This article was contributed by Save The Snakes Advisory Committee Member Steven Allain.
In this blog, Steven introduces his PhD research on grass snakes and how snake research can help us in understanding them better
Ever since I was a young kid, I’ve wanted to work with snakes for a living.
It was a combination of spending every waking hour I could in the outdoors and watching a number of influential presenters on TV (such as Steve Irwin) that really ignited this passion. I’ve spent the past seven years working with amphibians, with reptiles taking the back seat. Now, this has been flipped on its head although I am I still involved with a number of amphibian conservation projects around the world. In this introductory blog, my goal is to give you all of a picture of my current research project and where I think it is going to lead in the future.
Until recently the barred grass snake (Natrix helvetica) was classified as a subspecies of the more wider-ranging European grass snake (Natrix natrix). This was until in 2017, after some investigation into the mitochondrial DNA of different populations of grass snakes across Europe, that N. natrix was split into a handful of species. In this case, a small number of subspecies were elevated to species level including the grass snakes found in the UK. It’s important to note this as all of the literature that focuses on grass snake research across England and Wales (where they are found most predominantly in the UK) prior to this taxonomic split classes them as either Natrix natrix or Natrix natrix helvetica. As you can imagine, this has caused quite a few headaches but at least they have been easy to resolve. This isn’t the case for areas such as west Germany where there are now populations of more than one species of grass snake.
Fast-forward to the present day and I’m studying the barred grass snake for my PhD in Biodiversity Management. Despite the fact that the species has a wide distribution across Western Europe and is relatively widespread throughout its range, we still know very little about it. It’s almost as if the snakes have been neglected by herpetologists over the years as they were too busy working on the exotic species that were being brought back to Europe as colonial empires were being expanded throughout the preceding centuries. This large knowledge gap has been open for some time and although researchers have been working to fill in the blanks since the late 1800s, there are still many for me (and others) to work on.
For example, the snakes are semi-aquatic and therefore are often stated as feeding primarily on amphibians. However as anyone who studies amphibians knows, they aren’t available all year round – especially in a temperate climate. You have the adults returning to ponds to breed in the Spring before leaving shortly after. There is then a short period of time between which the eggs hatch, the tadpoles grow and then metamorphose. It is at this time when there is a lack of food around that I’m most interested in. I suspect that the snakes are feeding on the many small mammals (that like to share the same refuges as themselves) as well as opportunistically feeding on fish and small bird species. I’m hoping to investigate this further by collecting grass snake faeces and testing for the presence of prey DNA to figure out once and for all what these snakes are eating. I feel it must be stressed here that not every population will feed on exactly the same thing due to differences in prey availability, but expanding the known food items of grass snakes will be valuable in the long run.

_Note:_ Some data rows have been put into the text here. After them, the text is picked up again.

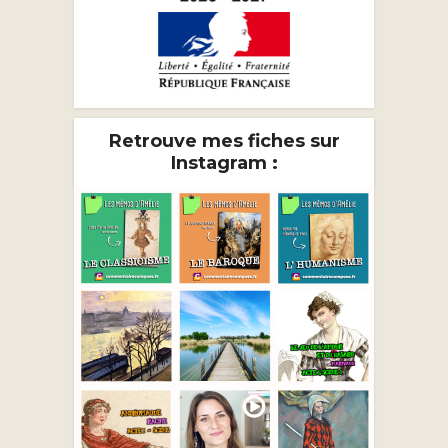
Retrouve mes fiches sur
Instagram :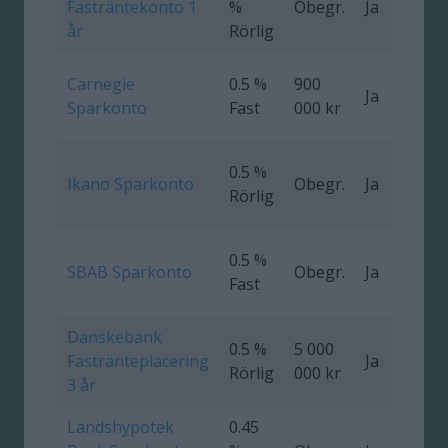
Fasträntekonto 1
%
Obegr.
Ja
0
år
Rörlig
Carnegie
0.5 %
900
Ja
Sparkonto
Fast
000 kr
0.5 %
Ikano Sparkonto
Obegr.
Ja
Rörlig
0.5 %
SBAB Sparkonto
Obegr.
Ja
Fast
Danskebank
0.5 %
5 000
Fastränteplacering
Ja
0
Rörlig
000 kr
3 år
Landshypotek
0.45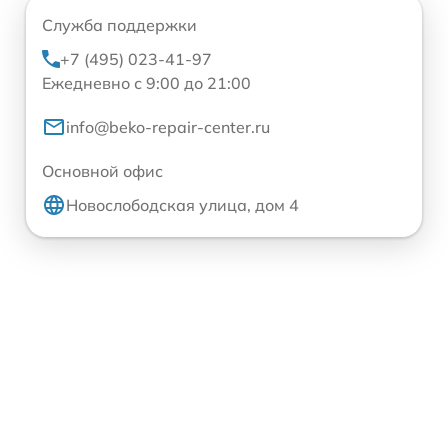
Служба поддержки
+7 (495) 023-41-97
Ежедневно с 9:00 до 21:00
info@beko-repair-center.ru
Основной офис
Новослободская улица, дом 4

Another area where our current knowledge is lacking is that of population dynamics. Thankfully the life cycle of barred grass snakes has been studied in detail so we age and sex individuals on size and other morphometric characters. We also know the time of year the snakes lay their eggs and when to expect their hatchlings to emerge. What isn’t known is where the snakes prefer to lay their eggs. Most of the rural land in much of Western Europe has been converted to agriculture which means there are plenty of compost and muck heaps for grass snakes to lay their eggs in. If this source of decomposing material wasn’t there, where would the snakes prefer to lay? Due to the snake’s reliance on this source of man-made nesting sites, are they completely dependent on us? I don’t think I’ll be able to answer these questions during the time of my PhD but they are certainly some that I’d like to work on in the future if at all possible. Think about it this way, a very subtle change in how we manage farmland waste could cause a drastic decline in grass snakes across Europe. It’s only speculation for now and more evidence is needed but I urge you to watch this space!
Another area I’m studying in the population I’m intensively monitoring is the presence of snake fungal disease (Ophidiomyces ophiodiicola). It has previously been confirmed to be present at the site by the use of genetic tests but this is only half the story. In order to confirm infection with snake fungal disease (which is now known as ophidiomycosis) you need to twin genetic techniques with histological ones. Most of the snakes I’ve been capturing and collecting biometric data from have been healthy with no signs of infection. There are a few snakes however that do have limited lesions, although these may be explained by infection by another fungus (or even a bacterium) as the clinical signs are not unique to ophidiomycosis. I aim to keep a very close eye on this in the coming years but for now my main focus is determining how the population functions as a whole, what the snakes are feeding on and what affects their distribution. All of this information can then hopefully feed into both practice and policies to help safeguard the species for perpetuity.